Saved data entries
◇ ◇ ◇

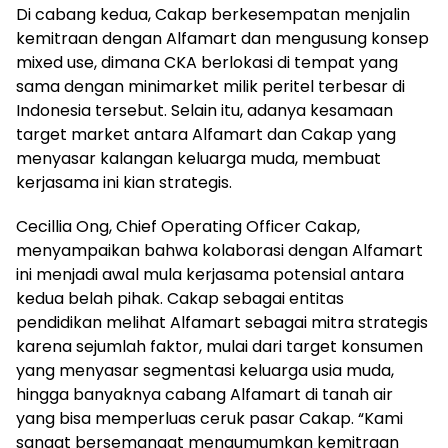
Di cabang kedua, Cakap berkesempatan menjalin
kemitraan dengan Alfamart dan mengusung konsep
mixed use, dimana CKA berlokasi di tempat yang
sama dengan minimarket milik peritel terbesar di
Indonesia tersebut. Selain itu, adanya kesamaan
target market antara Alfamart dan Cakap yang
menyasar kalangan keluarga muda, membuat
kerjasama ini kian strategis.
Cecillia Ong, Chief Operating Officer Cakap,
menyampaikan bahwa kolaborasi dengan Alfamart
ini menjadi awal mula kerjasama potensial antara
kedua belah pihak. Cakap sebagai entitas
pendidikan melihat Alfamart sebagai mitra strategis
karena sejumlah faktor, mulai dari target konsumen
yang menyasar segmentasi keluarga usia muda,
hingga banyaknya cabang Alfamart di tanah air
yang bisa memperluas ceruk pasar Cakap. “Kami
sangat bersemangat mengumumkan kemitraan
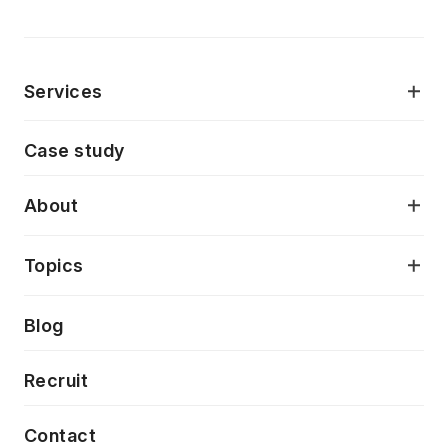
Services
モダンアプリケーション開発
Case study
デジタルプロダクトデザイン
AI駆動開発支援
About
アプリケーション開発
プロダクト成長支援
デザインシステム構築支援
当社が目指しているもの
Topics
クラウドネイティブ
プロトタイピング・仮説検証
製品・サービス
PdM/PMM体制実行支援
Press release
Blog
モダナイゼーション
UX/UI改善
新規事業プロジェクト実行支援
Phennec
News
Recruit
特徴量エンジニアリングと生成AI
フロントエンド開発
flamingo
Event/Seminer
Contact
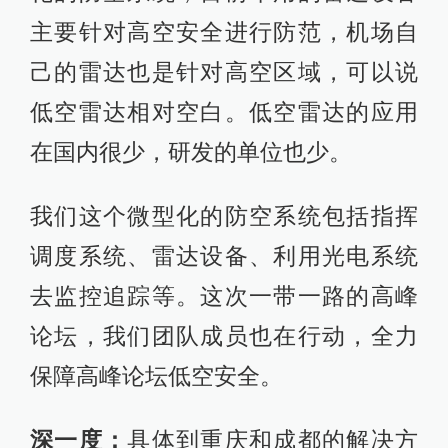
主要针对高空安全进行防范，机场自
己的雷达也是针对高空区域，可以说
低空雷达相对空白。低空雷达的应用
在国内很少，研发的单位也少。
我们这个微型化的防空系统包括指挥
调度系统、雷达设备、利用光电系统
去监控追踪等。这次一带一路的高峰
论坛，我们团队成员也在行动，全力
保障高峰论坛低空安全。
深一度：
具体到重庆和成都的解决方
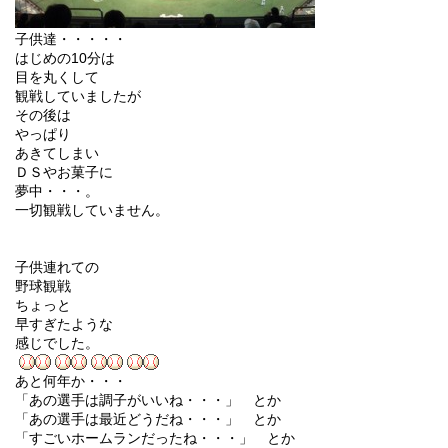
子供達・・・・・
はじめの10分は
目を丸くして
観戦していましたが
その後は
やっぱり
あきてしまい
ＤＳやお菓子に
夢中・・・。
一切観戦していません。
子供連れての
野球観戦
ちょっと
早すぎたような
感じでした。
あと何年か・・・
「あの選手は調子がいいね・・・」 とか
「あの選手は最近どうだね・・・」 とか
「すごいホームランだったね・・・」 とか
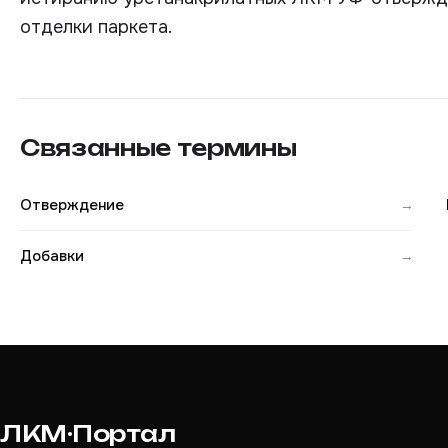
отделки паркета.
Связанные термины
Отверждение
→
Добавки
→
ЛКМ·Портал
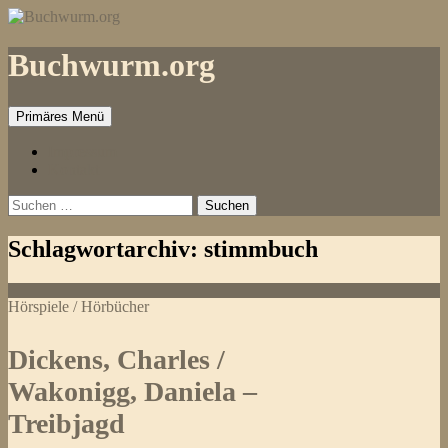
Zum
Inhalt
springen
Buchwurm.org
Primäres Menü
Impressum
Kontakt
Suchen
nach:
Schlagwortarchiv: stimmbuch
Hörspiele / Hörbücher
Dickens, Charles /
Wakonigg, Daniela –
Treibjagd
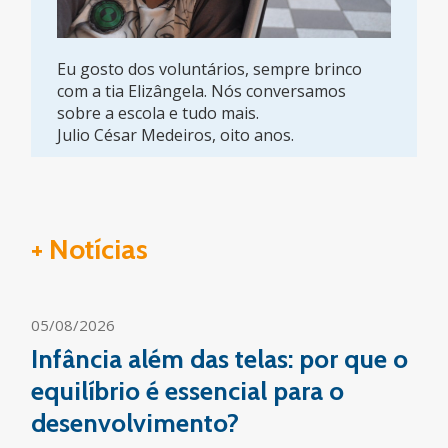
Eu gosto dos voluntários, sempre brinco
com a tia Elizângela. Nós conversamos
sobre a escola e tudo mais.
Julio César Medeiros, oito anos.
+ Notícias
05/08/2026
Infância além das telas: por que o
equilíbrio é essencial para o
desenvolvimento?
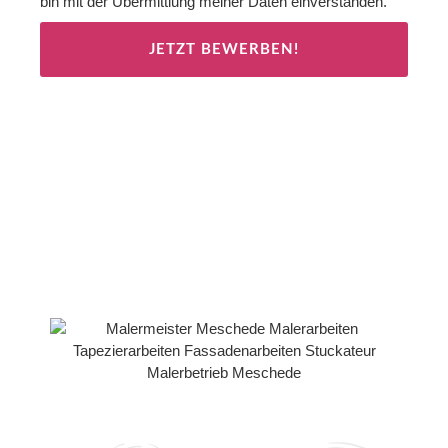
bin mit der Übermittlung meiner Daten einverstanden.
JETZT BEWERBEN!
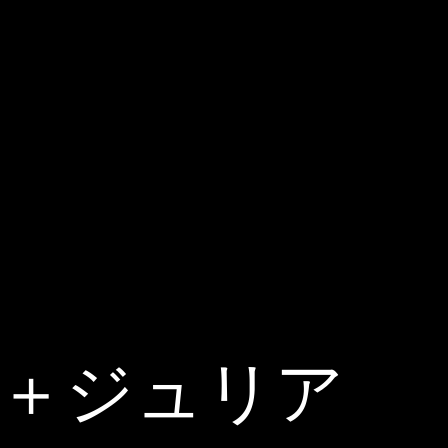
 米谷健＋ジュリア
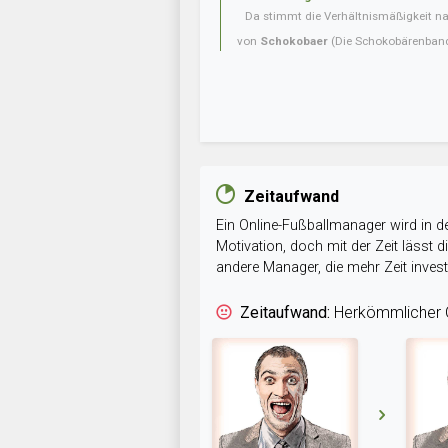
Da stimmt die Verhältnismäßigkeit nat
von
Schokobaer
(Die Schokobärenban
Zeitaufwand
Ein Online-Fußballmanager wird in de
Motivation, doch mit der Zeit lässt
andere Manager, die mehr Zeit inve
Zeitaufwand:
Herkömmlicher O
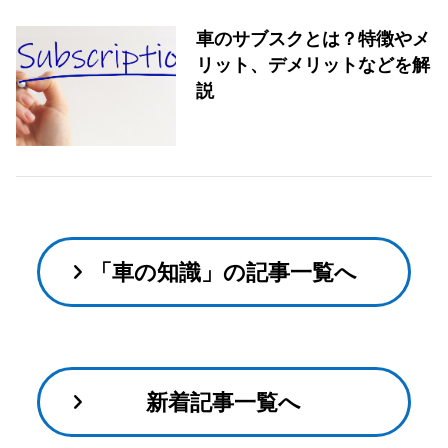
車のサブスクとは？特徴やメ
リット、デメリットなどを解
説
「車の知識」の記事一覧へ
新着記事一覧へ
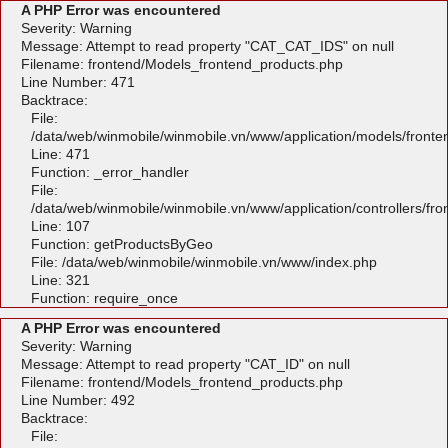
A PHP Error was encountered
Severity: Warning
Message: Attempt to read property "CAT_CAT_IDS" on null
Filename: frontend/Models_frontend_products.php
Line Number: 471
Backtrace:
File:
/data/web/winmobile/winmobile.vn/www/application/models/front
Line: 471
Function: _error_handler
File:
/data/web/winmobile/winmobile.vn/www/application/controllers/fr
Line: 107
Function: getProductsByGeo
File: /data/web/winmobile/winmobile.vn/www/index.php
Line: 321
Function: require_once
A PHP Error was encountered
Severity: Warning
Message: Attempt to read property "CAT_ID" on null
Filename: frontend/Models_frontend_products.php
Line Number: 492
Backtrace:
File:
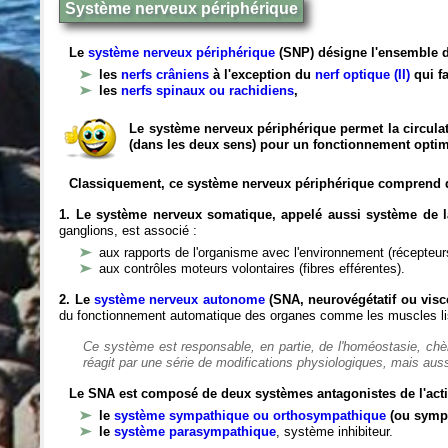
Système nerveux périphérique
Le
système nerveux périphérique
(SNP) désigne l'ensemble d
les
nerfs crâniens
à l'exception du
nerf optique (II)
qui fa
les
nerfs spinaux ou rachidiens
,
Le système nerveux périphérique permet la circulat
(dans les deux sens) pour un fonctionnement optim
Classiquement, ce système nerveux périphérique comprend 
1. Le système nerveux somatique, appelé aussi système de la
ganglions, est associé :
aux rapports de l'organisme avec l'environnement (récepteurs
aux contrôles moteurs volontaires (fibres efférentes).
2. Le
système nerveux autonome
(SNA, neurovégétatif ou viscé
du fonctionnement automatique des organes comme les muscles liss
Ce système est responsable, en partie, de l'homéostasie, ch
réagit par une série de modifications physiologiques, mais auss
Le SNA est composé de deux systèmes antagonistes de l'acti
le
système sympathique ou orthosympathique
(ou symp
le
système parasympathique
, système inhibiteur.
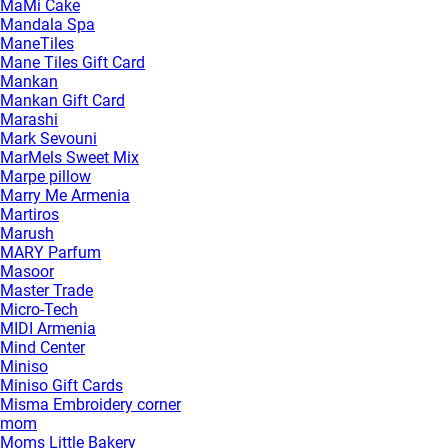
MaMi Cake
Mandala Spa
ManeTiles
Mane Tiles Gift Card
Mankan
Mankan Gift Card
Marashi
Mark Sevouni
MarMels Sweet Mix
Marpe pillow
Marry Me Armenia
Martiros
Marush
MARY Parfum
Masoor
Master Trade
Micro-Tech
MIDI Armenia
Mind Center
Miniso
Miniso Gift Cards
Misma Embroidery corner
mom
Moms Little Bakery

◇ ◇ ◇

(What you need to do)
Without the images, write out each line of the data verbatim.

(Answer)
Di cabang kedua, Cakap berkesempatan menjalin
kemitraan dengan Alfamart dan mengusung konsep
mixed use, dimana CKA berlokasi di tempat yang
sama dengan minimarket milik peritel terbesar di
Indonesia tersebut. Selain itu, adanya kesamaan
target market antara Alfamart dan Cakap yang
menyasar kalangan keluarga muda, membuat
kerjasama ini kian strategis.
Cecillia Ong, Chief Operating Officer Cakap,
menyampaikan bahwa kolaborasi dengan Alfamart
ini menjadi awal mula kerjasama potensial antara
kedua belah pihak. Cakap sebagai entitas
pendidikan melihat Alfamart sebagai mitra strategis
karena sejumlah faktor, mulai dari target konsumen
yang menyasar segmentasi keluarga usia muda,
hingga banyaknya cabang Alfamart di tanah air
yang bisa memperluas ceruk pasar Cakap. “Kami
sangat bersemangat mengumumkan kemitraan
Services
モダンアプリケーション開発
Case study
デジタルプロダクトデザイン
AI駆動開発支援
About
アプリケーション開発
プロダクト成長支援
デザインシステム構築支援
当社が目指しているもの
Topics
クラウドネイティブ
プロトタイピング・仮説検証
製品・サービス
PdM/PMM体制実行支援
Press release
Blog
モダナイゼーション
UX/UI改善
新規事業プロジェクト実行支援
Phennec
News
Recruit
特徴量エンジニアリングと生成AI
フロントエンド開発
flamingo
Event/Seminer
Contact
主要针对高空安全进行防范，机场自
己的雷达也是针对高空区域，可以说
低空雷达相对空白。低空雷达的应用
在国内很少，研发的单位也少。
我们这个微型化的防空系统包括指挥
调度系统、雷达设备、利用光电系统
去监控追踪等。这次一带一路的高峰
论坛，我们团队成员也在行动，全力
保障高峰论坛低空安全。
深一度：
具体到重庆和成都的解决方
子供達・・・・・
はじめの10分は
目を丸くして
観戦していましたが
その後は
やっぱり
あきてしまい
ＤＳやお菓子に
夢中・・・。
一切観戦していません。
子供連れての
野球観戦
ちょっと
早すぎたような
感じでした。
あと何年か・・・
「あの選手は調子がいいね・・・」 とか
「あの選手は最近どうだね・・・」 とか
「すごいホームランだったね・・・」 とか
отделки паркета.
Связанные термины
Отверждение
→
Добавки
→
ЛКМ·Портал
Zum
Inhalt
springen
Buchwurm.org
Primäres Menü
Impressum
Kontakt
Suchen
nach:
Schlagwortarchiv: stimmbuch
Hörspiele / Hörbücher
Dickens, Charles /
Wakonigg, Daniela –
Treibjagd
Eu gosto dos voluntários, sempre brinco
com a tia Elizângela. Nós conversamos
sobre a escola e tudo mais.
Julio César Medeiros, oito anos.
+ Notícias
05/08/2026
Infância além das telas: por que o
equilíbrio é essencial para o
desenvolvimento?
bin mit der Übermittlung meiner Daten einverstanden.
JETZT BEWERBEN!
 米谷健＋ジュリア
Da stimmt die Verhältnismäßigkeit nat
von
Schokobaer
(Die Schokobärenban
Zeitaufwand
Ein Online-Fußballmanager wird in de
Motivation, doch mit der Zeit lässt
andere Manager, die mehr Zeit inve
Zeitaufwand:
Herkömmlicher O
車のサブスクとは？特徴やメ
リット、デメリットなどを解
説
「車の知識」の記事一覧へ
新着記事一覧へ
A PHP Error was encountered
Severity: Warning
Message: Attempt to read property "CAT_CAT_IDS" on null
Filename: frontend/Models_frontend_products.php
Line Number: 471
Backtrace:
File:
/data/web/winmobile/winmobile.vn/www/application/models/front
Line: 471
Function: _error_handler
File:
/data/web/winmobile/winmobile.vn/www/application/controllers/fr
Line: 107
Function: getProductsByGeo
File: /data/web/winmobile/winmobile.vn/www/index.php
Line: 321
Function: require_once
A PHP Error was encountered
Severity: Warning
Message: Attempt to read property "CAT_ID" on null
Filename: frontend/Models_frontend_products.php
Line Number: 492
Backtrace:
File:
Système nerveux périphérique
Le
système nerveux périphérique
(SNP) désigne l'ensemble d
les
nerfs crâniens
à l'exception du
nerf optique (II)
qui fa
les
nerfs spinaux ou rachidiens
,
Le système nerveux périphérique permet la circulat
(dans les deux sens) pour un fonctionnement optim
Classiquement, ce système nerveux périphérique comprend 
1. Le système nerveux somatique, appelé aussi système de la
ganglions, est associé :
aux rapports de l'organisme avec l'environnement (récepteurs
aux contrôles moteurs volontaires (fibres efférentes).
2. Le
système nerveux autonome
(SNA, neurovégétatif ou viscé
du fonctionnement automatique des organes comme les muscles liss
Ce système est responsable, en partie, de l'homéostasie, ch
réagit par une série de modifications physiologiques, mais auss
Le SNA est composé de deux systèmes antagonistes de l'acti
le
système sympathique ou orthosympathique
(ou symp
le
système parasympathique
, système inhibiteur.
MaMi Cake
Mandala Spa
ManeTiles
Mane Tiles Gift Card
Mankan
Mankan Gift Card
Marashi
Mark Sevouni
MarMels Sweet Mix
Marpe pillow
Marry Me Armenia
Martiros
Marush
MARY Parfum
Masoor
Master Trade
Micro-Tech
MIDI Armenia
Mind Center
Miniso
Miniso Gift Cards
Misma Embroidery corner
mom
Moms Little Bakery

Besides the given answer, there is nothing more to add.